It might seem strange to some that dust from the Sahara is falling on their cars in England. Stranger still, that Saharan sand is mixing with general air pollution from both continental Europe and the UK to bring about the maximum possible health warning for air quality to parts of the country.
But air pollution is hardly a new phenomenon – its first mention is by Pliny the Elder who complained bitterly that his wine was spoilt by odour and pollution in Roman times. Recently we’ve heard less about air pollution as problem in the UK than we used to; it has been superseded by climate change as environmental enemy number one.
There are some good reasons for this. In general terms air quality now is very much better than it was 20 or 30 years ago. Some tremendously successful policies were introduced at UK and European level that got to grips with the very worst polluters. Power stations are much cleaner than they were – so much so that sulphur dioxide, one of their main air pollutant emissions, is almost undetectable now in the UK. Improvements to vehicle exhaust emissions over 20 years have also had a big impact, through a succession of increasingly stringent limits on what new cars and lorries can emit.
No news is good news
So what about the current air pollution? According to atmospheric and health scientists it is quite an intense event, and there is no doubt that it will affect groups with underlying health conditions. Even the healthy will feel some transient effects like stinging eyes.
Perhaps what is most interesting, however, is that this scale of pollution is now marked out as being unusual. From a policy perspective, an official in government could look on this wide media coverage as a mark of policy success (although perhaps not while in the midst of the event itself).
Defra’s measurement data shows that the worst air pollution events in the UK have decreased in both their frequency and extent, so much so that short-term events like this are surprising. This level of pollution certainly wouldn’t make the news in Beijing.
An easterly wind blows no good
The current air pollution in the south east follows a well established pattern, albeit one with a Saharan twist. Some of the worst pollution events in the UK occur when there are light easterly winds. These take air with high pollution levels from continental Europe to the UK, into which the UK adds its own fresh emissions. There are events of this kind every year, and occasionally, for example in the heatwave of 2003 they become sufficiently significant to puncture public consciousness.
The current air pollution is somewhat unusual in that there is a polluted easterly airflow that also holds the remains of dust whipped up in the Sahara. It seems slightly fanciful that Saharan dust can find its way so far from home, but this is actually rather common. Mostly, dust flows out from the Sahara into the Atlantic, where it is a source of nutrients to the ocean, but events are common in Southern Europe, and this material even flows across to South America.
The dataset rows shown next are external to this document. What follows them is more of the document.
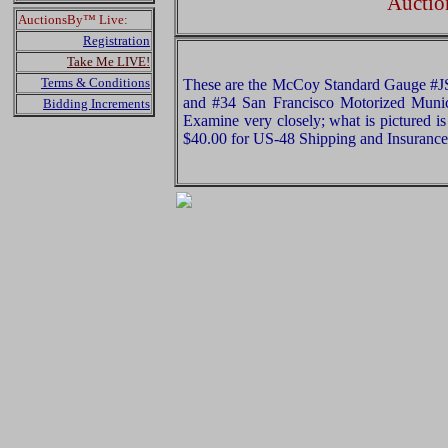
Auctio
AuctionsBy™ Live:
Registration
Take Me LIVE!
Terms & Conditions
These are the McCoy Standard Gauge #JS
and #34 San Francisco Motorized Munic
Bidding Increments
Examine very closely; what is pictured is
$40.00 for US-48 Shipping and Insurance 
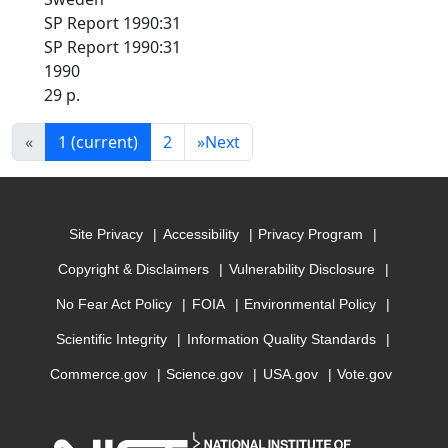
SP Report 1990:31
SP Report 1990:31
1990
29 p.
«
1
(current)
2
»
Next
Site Privacy
Accessibility
Privacy Program
Copyright & Disclaimers
Vulnerability Disclosure
No Fear Act Policy
FOIA
Environmental Policy
Scientific Integrity
Information Quality Standards
Commerce.gov
Science.gov
USA.gov
Vote.gov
Air pollution of this kind lasts as long as the prevailing weather patterns hold. Predictions indicate that the poor air quality will remain for a few days and then a shift in air mass will bring us back to more normal, cleaner conditions. The current conditions do highlight the rather limited room for manoeuvre that exists for controlling these infrequent but severe pollution events. The UK is largely at the mercy of polluters in upwind nations, and there isn’t much that can be done about natural effects such as dust.
A year-round problem
It is wrong, however, to focus too much on short-term extremes, important though they are to some individuals. Cumulatively we are exposed to air pollution year-round, and reducing that overall exposure is a key public health objective. We need to reduce air pollution when it isn’t making the headlines as well as when it is. And this is where things get sticky.
Despite the significant improvements in air quality over the past few decades, in recent years, those gains have stalled. Increasingly tight controls, for example on new vehicle exhaust emissions, do not seem to be translating through to the real world. The UK is currently subject to potential EU fines for excessive nitrogen dioxide, and this has come about because projected improvements in air quality haven’t been realised.
There is much academic debate on why this is, and it is a controversial subject. There is no doubt that in the same way as few drivers get the miles per gallon claimed by the manufacturer, few cars now emit what is predicted. There have been shifts in pollutants from one source to another, growth in wood-burning at home is just one example. And the UK is also subject to pollution imported, albeit at diluted levels, from as far away as the US and beyond.
So one might consider that the current ill wind blows some good. It keeps minds focused on what remains a damaging and costly toll on public health.